Your task is to copy each line of the material that holds the word "Login".

-- Record extracts --
====
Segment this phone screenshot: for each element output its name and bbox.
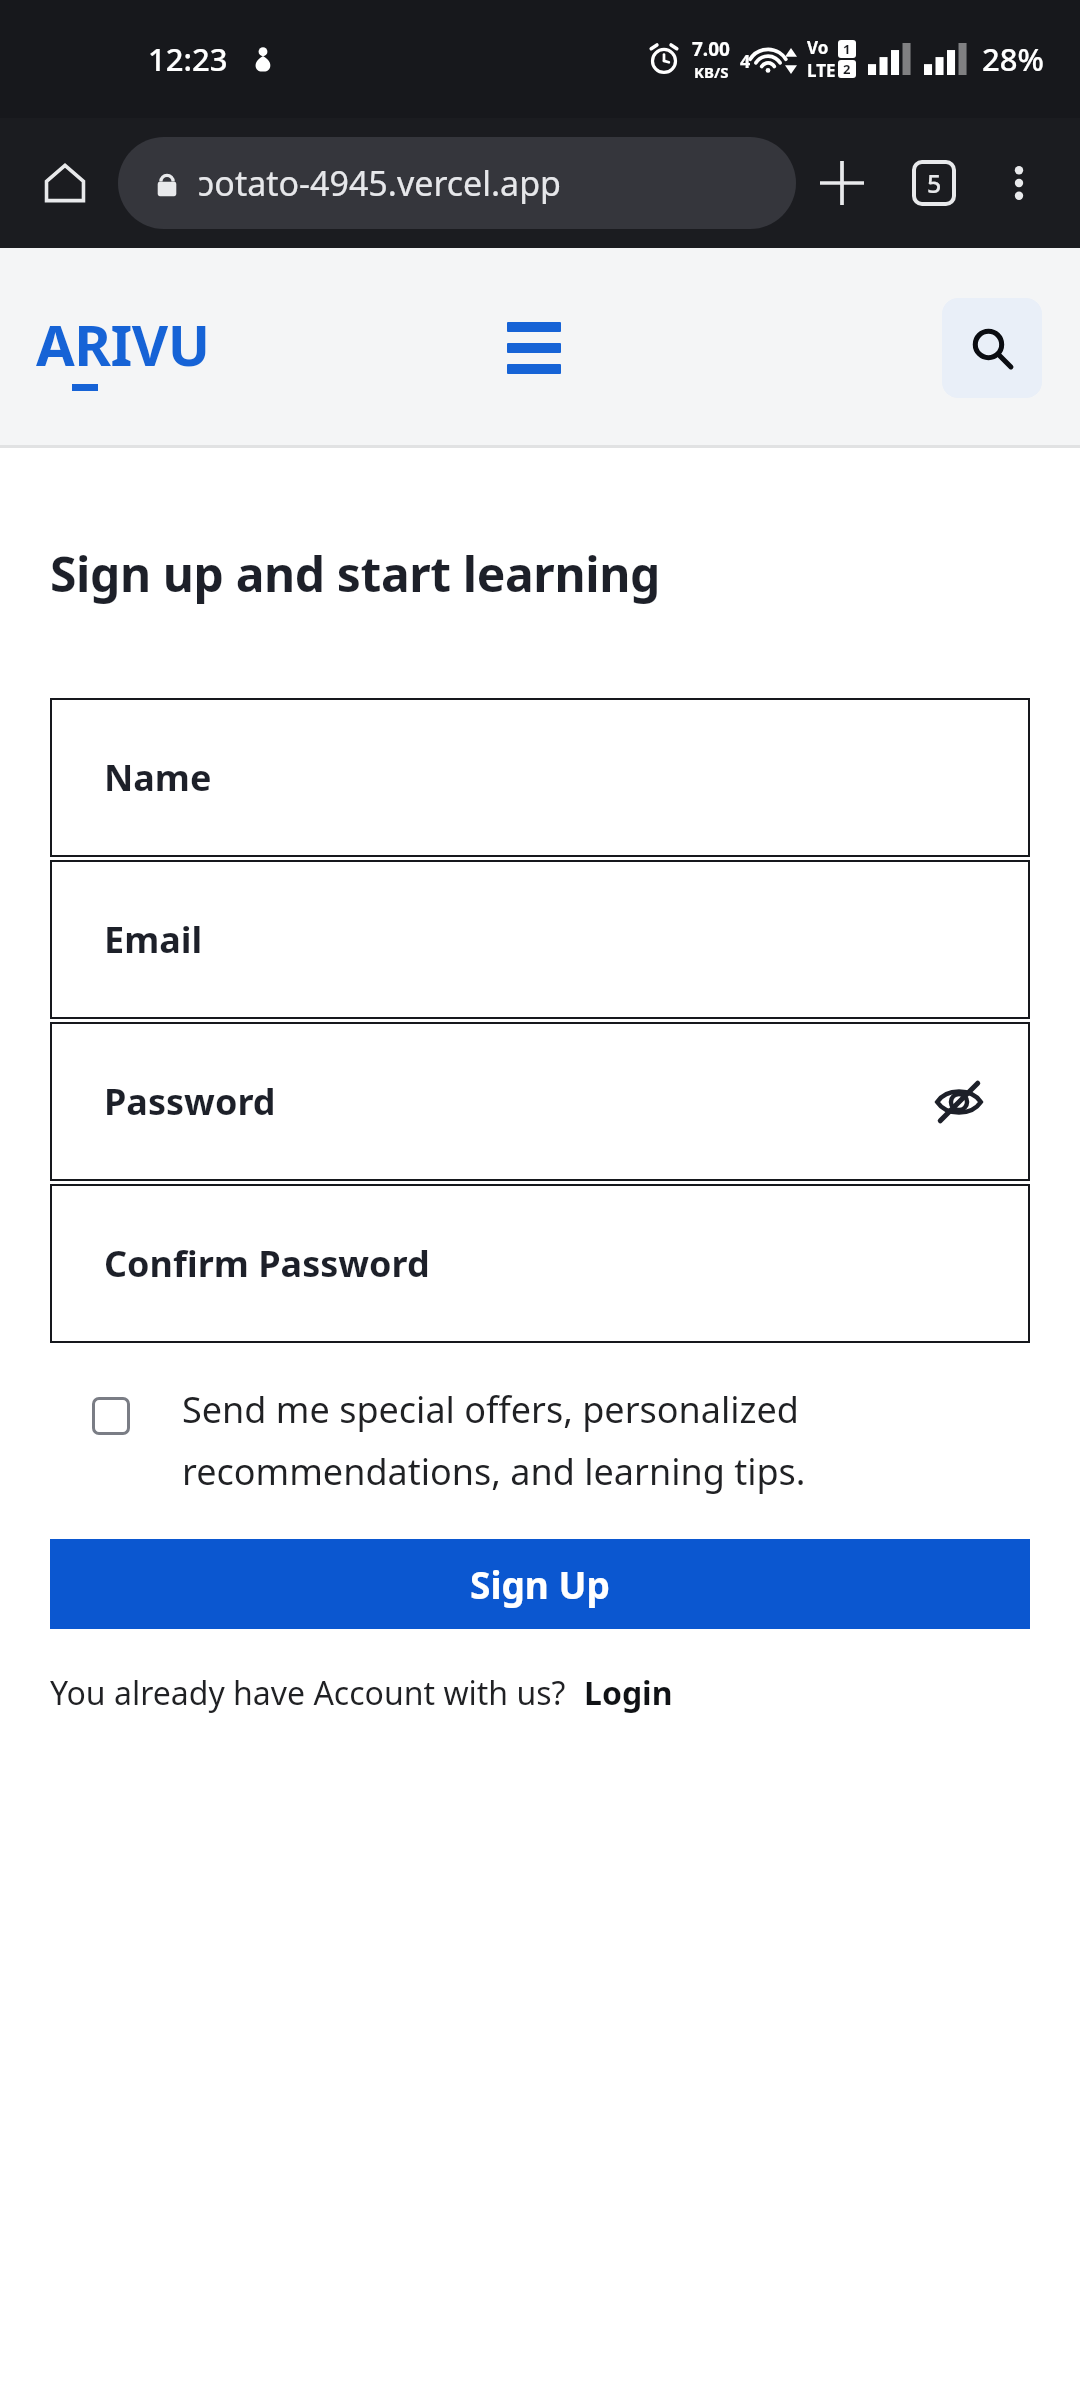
staticText: Sign Up [470, 1559, 610, 1609]
staticText: 4 [740, 49, 751, 74]
button[interactable]: Sign Up [50, 1539, 1030, 1629]
staticText: KB/S [694, 62, 729, 82]
staticText: Vo [807, 36, 829, 59]
button[interactable]: Name [50, 698, 1030, 857]
button[interactable]: Home [22, 140, 108, 226]
staticText: Send me special offers, personalized rec… [182, 1385, 1030, 1495]
staticText: 5 [927, 166, 942, 200]
button[interactable]: Password [50, 1022, 1030, 1181]
staticText: Login [584, 1671, 673, 1715]
staticText: You already have Account with us? [50, 1671, 566, 1715]
button[interactable]: Email [50, 860, 1030, 1019]
staticText: 28% [982, 38, 1044, 80]
staticText: 1 [843, 40, 851, 58]
button[interactable]: Menu [486, 300, 582, 396]
button[interactable]: Send me special offers, personalized rec… [52, 1385, 1030, 1495]
staticText: 12:23 [148, 38, 228, 80]
button[interactable]: Login [584, 1671, 673, 1715]
staticText: LTE [807, 59, 836, 82]
button[interactable]: ARIVU [36, 306, 210, 391]
staticText: Confirm Password [104, 1239, 430, 1288]
button[interactable]: Tabs [888, 137, 980, 229]
button[interactable]: Search [942, 298, 1042, 398]
staticText: Name [104, 753, 212, 802]
button[interactable]: Show password [924, 1067, 994, 1137]
staticText: ɔotato-4945.vercel.app [198, 160, 562, 206]
button[interactable]: Confirm Password [50, 1184, 1030, 1343]
staticText: 2 [843, 60, 851, 78]
button[interactable]: ɔotato-4945.vercel.app [118, 137, 796, 229]
staticText: Email [104, 915, 203, 964]
staticText: ARIVU [36, 306, 210, 382]
button[interactable]: More options [980, 144, 1058, 222]
button[interactable]: New tab [796, 137, 888, 229]
staticText: 7.00 [692, 36, 730, 62]
staticText: Password [104, 1077, 276, 1126]
staticText: Sign up and start learning [50, 541, 660, 606]
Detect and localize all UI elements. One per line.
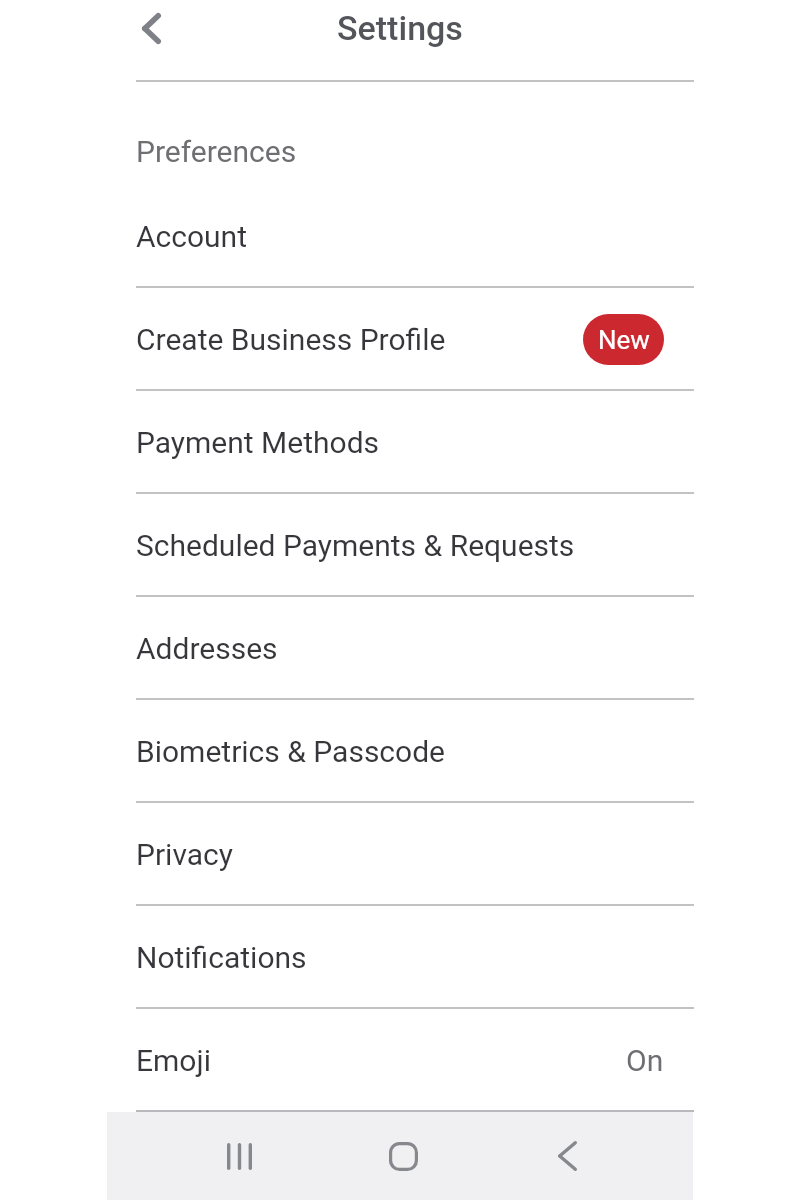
staticText: Privacy bbox=[136, 837, 233, 872]
button[interactable]: Payment Methods bbox=[0, 391, 800, 494]
button[interactable]: Notifications bbox=[0, 906, 800, 1009]
button[interactable]: Biometrics & Passcode bbox=[0, 700, 800, 803]
button[interactable]: Create Business Profile bbox=[0, 288, 800, 391]
staticText: Create Business Profile bbox=[136, 322, 446, 357]
staticText: Addresses bbox=[136, 631, 278, 666]
button[interactable]: Scheduled Payments & Requests bbox=[0, 494, 800, 597]
button[interactable]: Emoji bbox=[0, 1009, 800, 1112]
staticText: New bbox=[598, 325, 650, 355]
button[interactable]: Addresses bbox=[0, 597, 800, 700]
staticText: Biometrics & Passcode bbox=[136, 734, 446, 769]
staticText: Emoji bbox=[136, 1043, 211, 1078]
staticText: On bbox=[626, 1043, 664, 1078]
staticText: Preferences bbox=[136, 134, 297, 169]
button[interactable]: Privacy bbox=[0, 803, 800, 906]
staticText: Payment Methods bbox=[136, 425, 380, 460]
staticText: Scheduled Payments & Requests bbox=[136, 528, 575, 563]
staticText: Account bbox=[136, 219, 248, 254]
staticText: Notifications bbox=[136, 940, 307, 975]
button[interactable]: Account bbox=[0, 185, 800, 288]
button[interactable]: Navigate up bbox=[123, 5, 179, 51]
button[interactable]: Home bbox=[373, 1112, 433, 1200]
button[interactable]: Recent apps bbox=[209, 1112, 269, 1200]
button[interactable]: Back bbox=[537, 1112, 597, 1200]
staticText: Settings bbox=[337, 8, 463, 48]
====
-- Exercise result --
staticText: Login [584, 1671, 673, 1715]
button[interactable]: Login [584, 1671, 673, 1715]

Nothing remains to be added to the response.